JS: I had moved back to New York from Texas in 1973 and was painting while doing odd jobs, driving a cab, cooking, and so on. I met a German artist named Ernst Mitzka at Max’s Kansas City. He had two best friends, Blinky Palermo and Sigmar Polke, who came to New York in 1974. We all got along well—once we drove to Philadelphia to see the Duchamps at the museum. Blinky’s work, with his little aluminum triangles and little blue objects, was very different from what I was doing, but I liked his attitude. Later, when he died, I went to Germany and stayed at Imi Knoebel’s house. And I stayed with Sigmar in 1978 when I had my first show in Germany, with Gerald Just at Galerie Dezember in Dusseldorf.
MH: Did people at the time consider your interest in the European old masters to be out of date?
JS: There was a time when some American artists thought they didn’t have to go to Europe anymore and that art was something in the present, not from the past. Someone like de Kooning sought freedom by coming to New York and getting rid of his historical baggage. But the fact of the matter is that he had looked at all those old paintings: Whether he wanted to get away from them or not, he had still seen them. So when I went to Europe, I didn’t look at a lot of contemporary painting. I was really looking at the masters, going to different churches and historical buildings: I needed to see these things in the flesh. But it’s true that when I started thinking about painting Christ on the cross, it wasn’t a popular motif back home. Instead, there was talk about painting being dead.
MH: What did you think about that?
JS: I thought that if painting is dead, then it’s a nice time to start painting. The conversation about painting being dead has gone on for about one hundred years. People have been talking about the death of painting for so many years that most of the people are dead now. Painting is alive; Andy [Warhol]’s paintings are still alive. Painters will paint.
MH: Your second exhibition took place at Mary Boone later that same year, 1979, which put you at the center of things.
JS: I had this other body of work that I wanted to show. All these plate and wax paintings had been running alongside one another. They had parallel lives, happening simultaneously, so I showed four plate paintings and one double-panel wax painting. And at that point, my world went bananas, and I was able to quit my cooking job.
MH: I am a great believer in the positive impact of a booming art market, which injects an enormous amount of energy into the whole situation and allows artists to push themselves.
JS: When the paintings sold, I had a little bit of money to try out more things and focus solely on painting: That was a luxury. It was very exciting. Leo Castelli, who had seen the show at Mary’s, wanted to represent my work. That was an honor for me, since I had great respect for him.
MH: That led to the simultaneous installation of your work at the two galleries in April 1981. What was the mood around that?
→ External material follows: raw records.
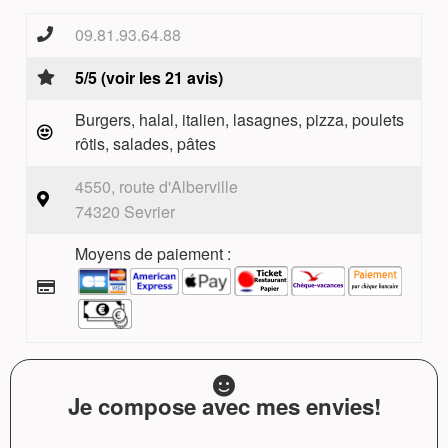
09.81.93.64.88
5/5 (voir les 21 avis)
Burgers, halal, italien, lasagnes, pizza, poulets
rôtis, salades, pâtes
4550, route d'Alberville
74320 Sevrier
Moyens de paiement :
Je compose avec mes envies!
JS: I was very, very happy about Leo’s acceptance and about the double show. I remember walking from Twentieth Street down to SoHo that day, hearing that Peggy Lee song in my head: “Is that all there is?” I had a big grin on my face: I was happy with the installation at Mary’s, because I was able to show drawings and a couple of big pictures in a way I liked. And it was great to go up the stairs to Leo’s-where I had velvet paintings, plate paintings, and wax paintings. First there was a moment of ebullience, then the controversy came.
MH: Did you feel this constant change of style and use of different materials as surfaces to paint on came from some kind of insecurity?
JS: It worried me at first, because it seemed like the works didn’t go together, but later I discovered it was a good thing. It wasn’t that I couldn’t make up my mind. It was just that I was attracted to different things. I wanted to expand what art materials were.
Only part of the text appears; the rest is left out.